## To do
Only the lines below from the one that contains "Identify the location" through the one that contains "is (2576, 1157)." should appear in your answer, exact and without pictures.

## Data section
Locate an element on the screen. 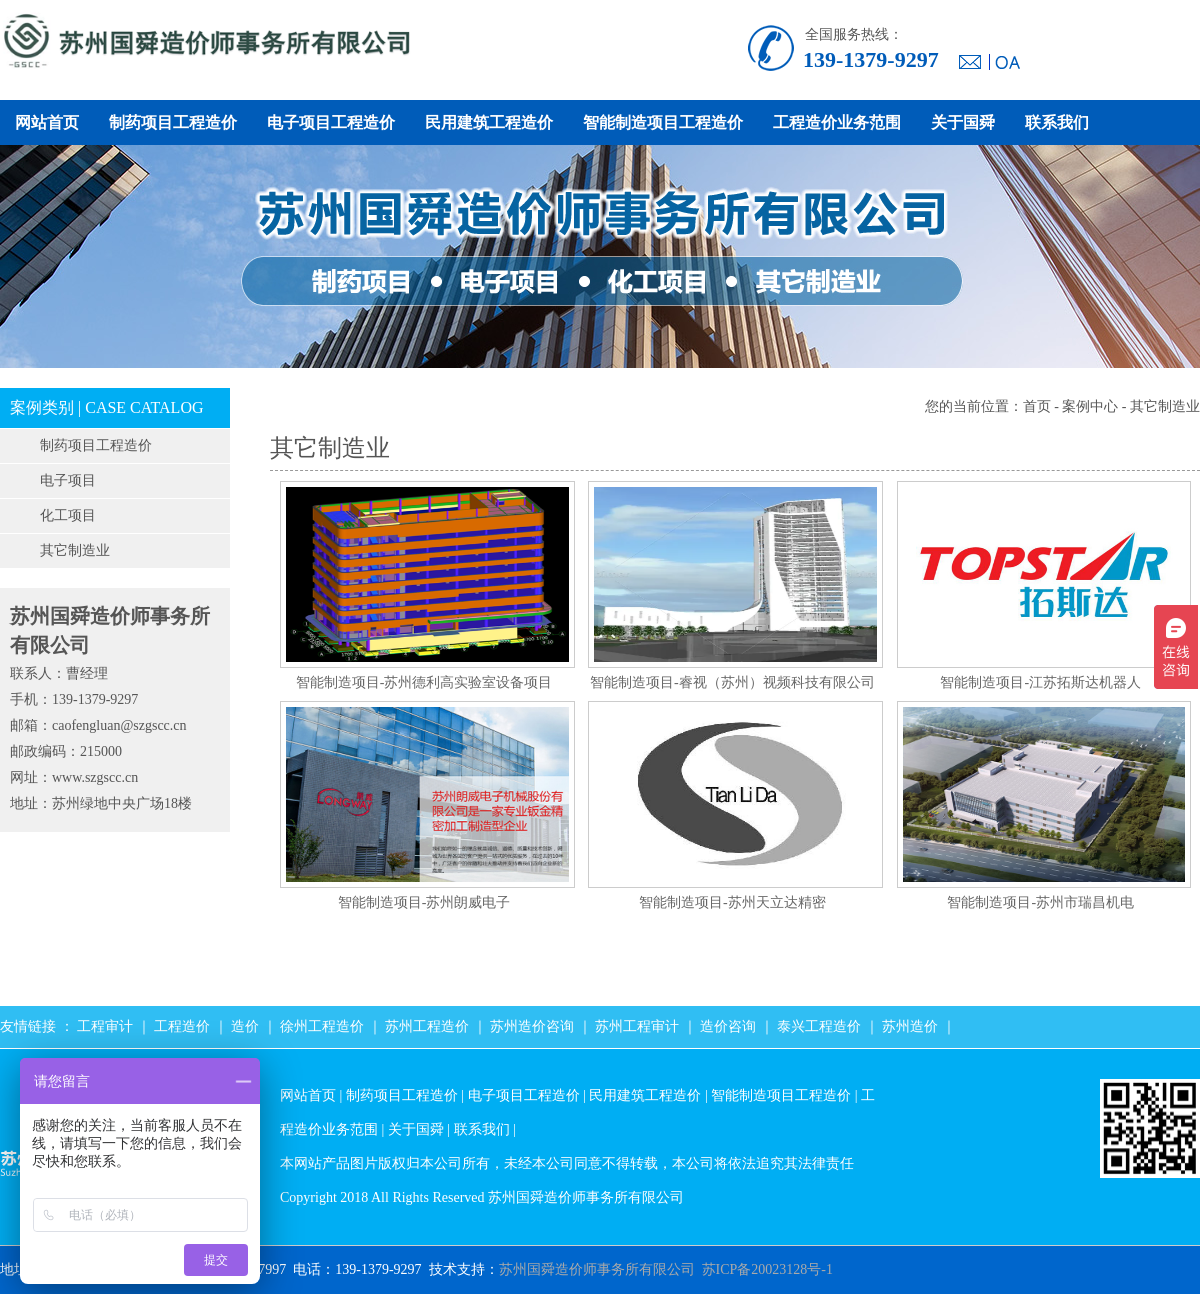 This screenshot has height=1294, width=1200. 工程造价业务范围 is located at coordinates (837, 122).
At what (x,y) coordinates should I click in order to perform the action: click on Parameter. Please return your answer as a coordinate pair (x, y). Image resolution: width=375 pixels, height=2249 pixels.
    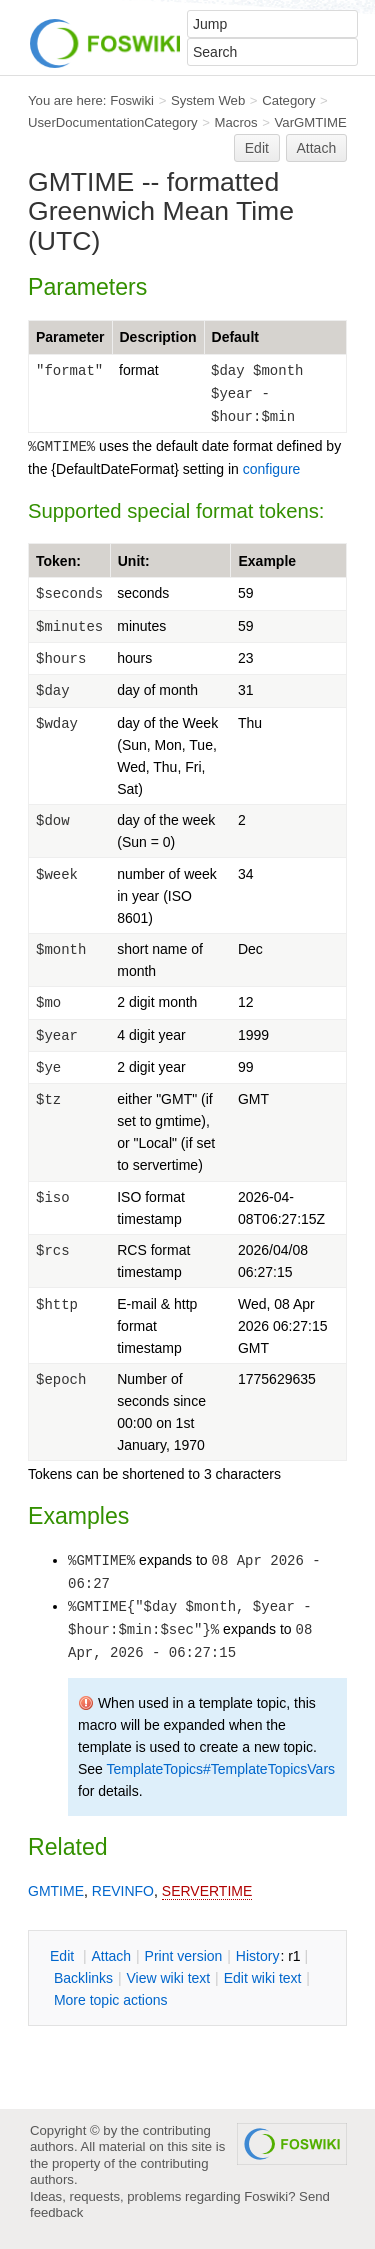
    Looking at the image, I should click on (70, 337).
---
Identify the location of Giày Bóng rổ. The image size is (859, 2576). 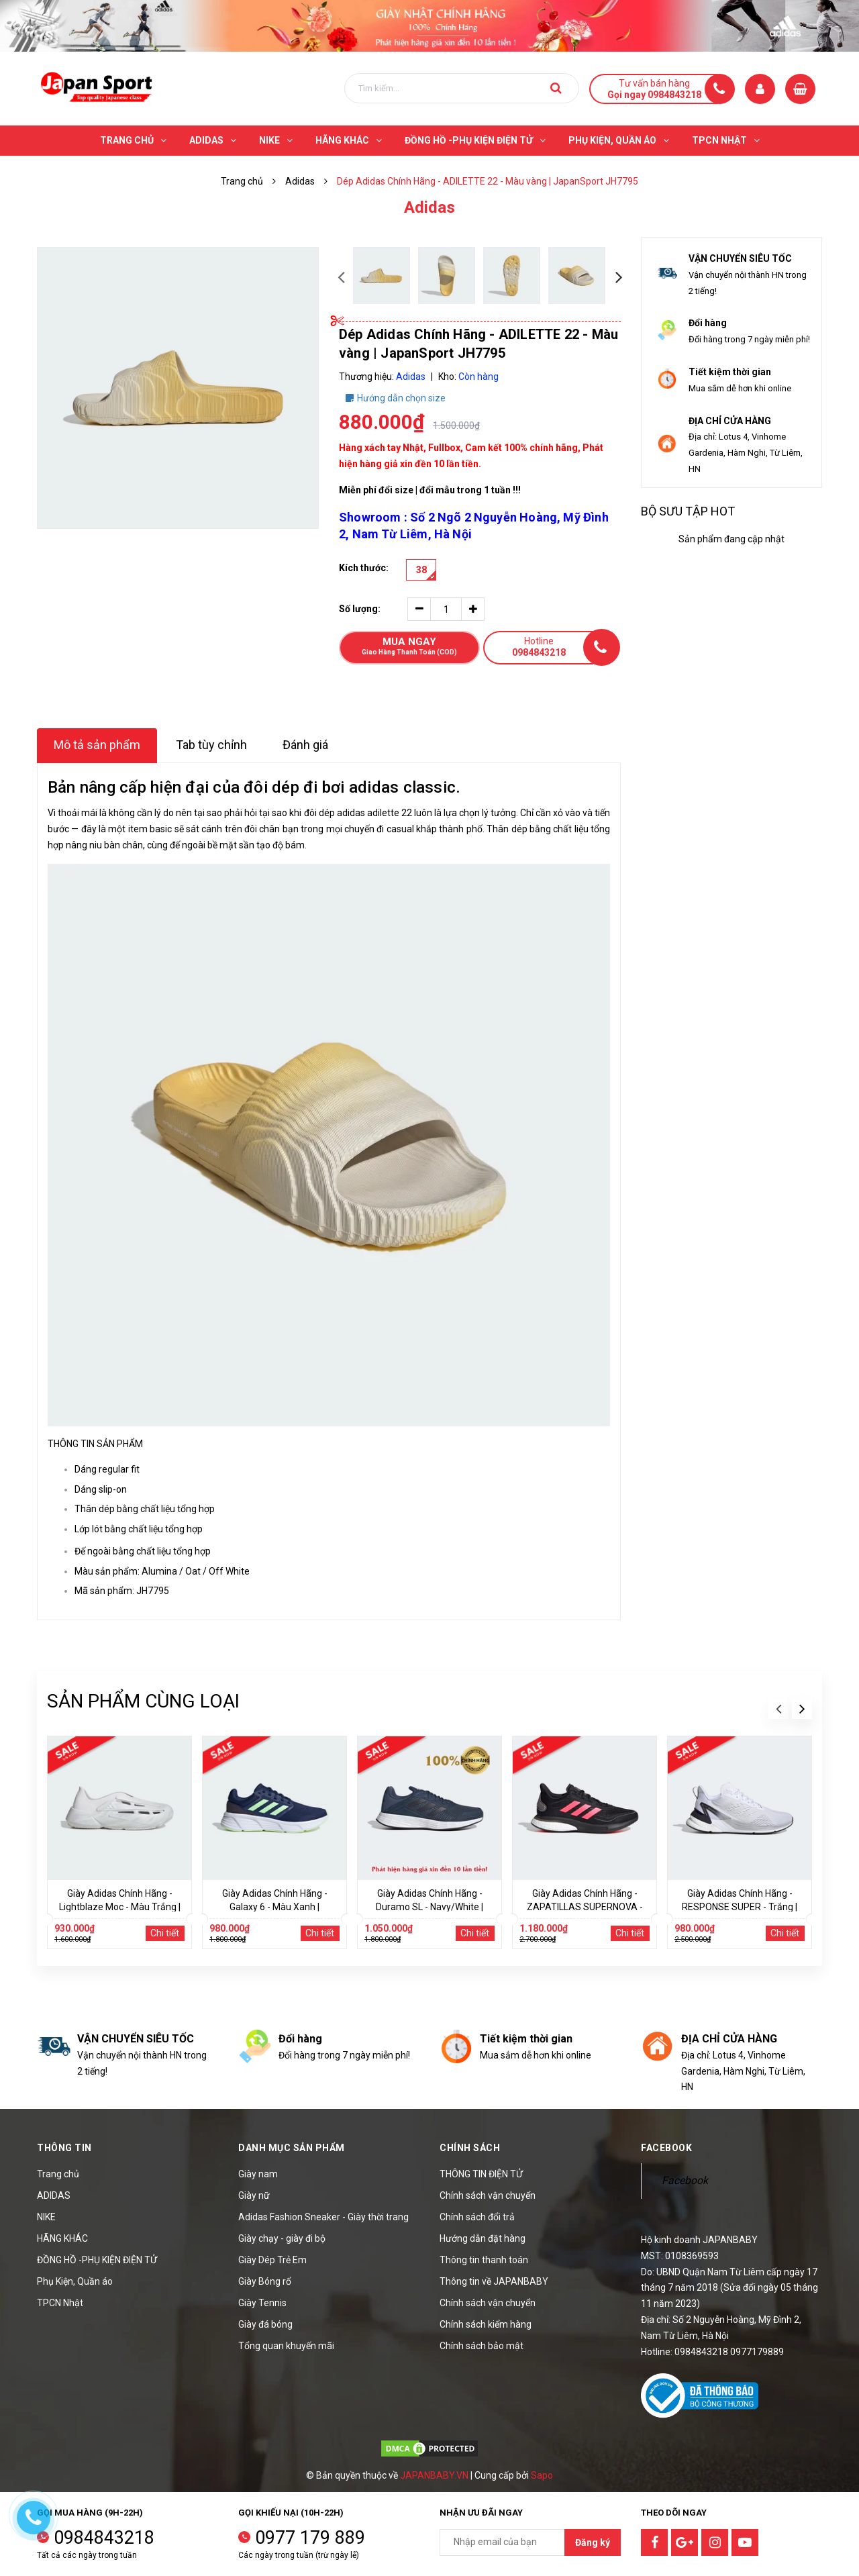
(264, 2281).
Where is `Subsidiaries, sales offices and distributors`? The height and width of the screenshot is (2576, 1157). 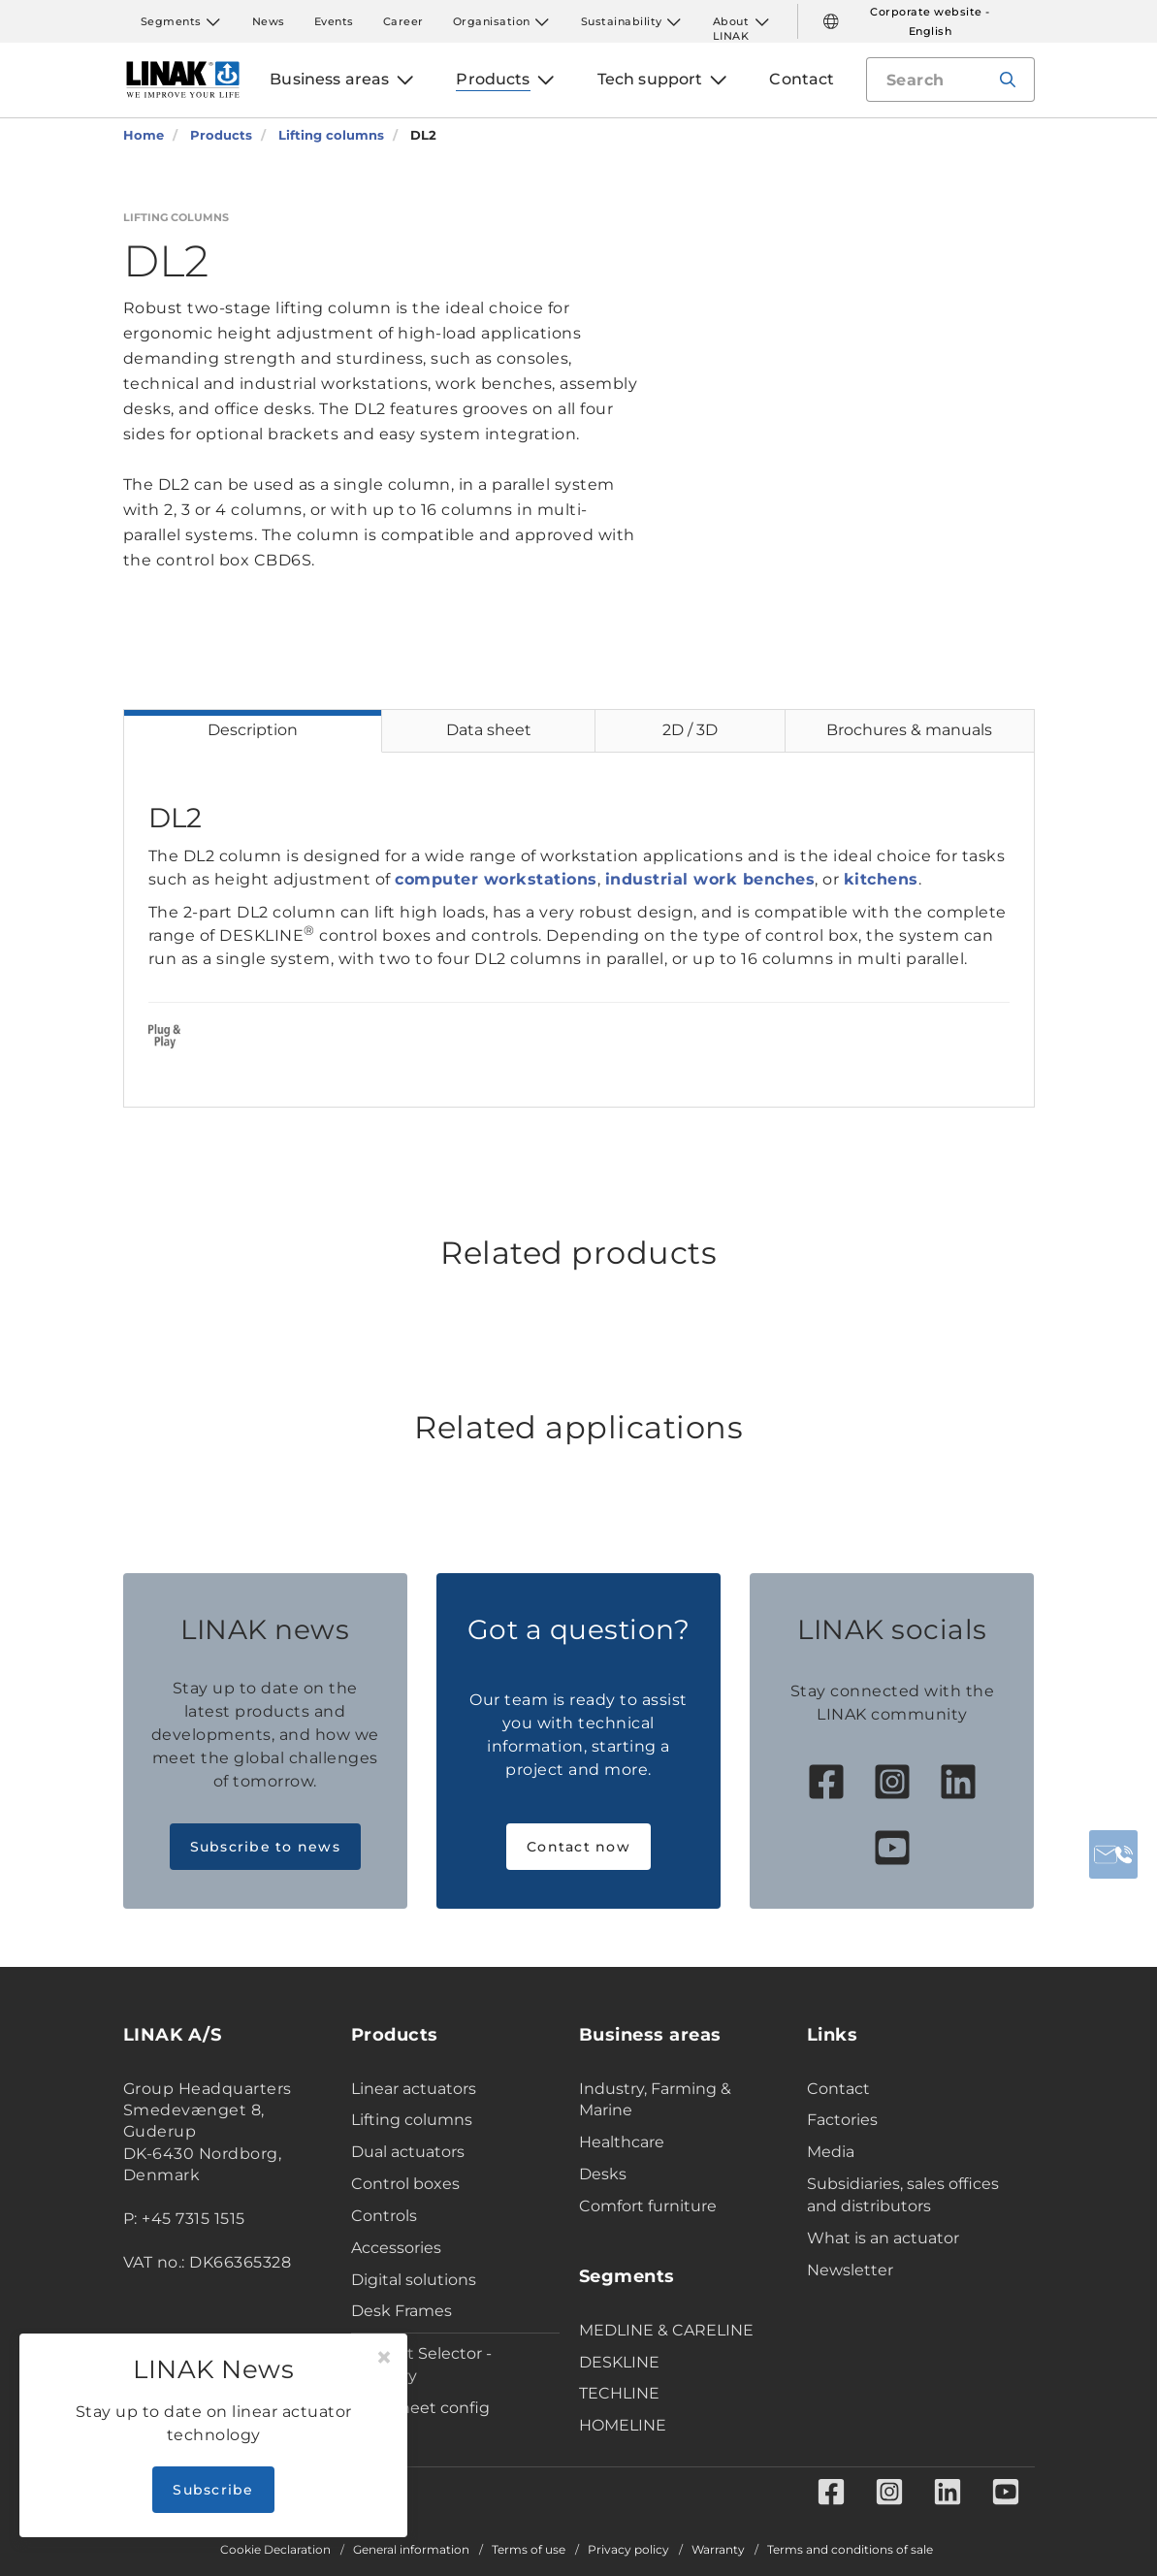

## Answer section
Identify the location of Giày Bóng rổ. The image size is (859, 2576). 
(264, 2281).
Where is `Subsidiaries, sales offices and distributors`? The height and width of the screenshot is (2576, 1157). 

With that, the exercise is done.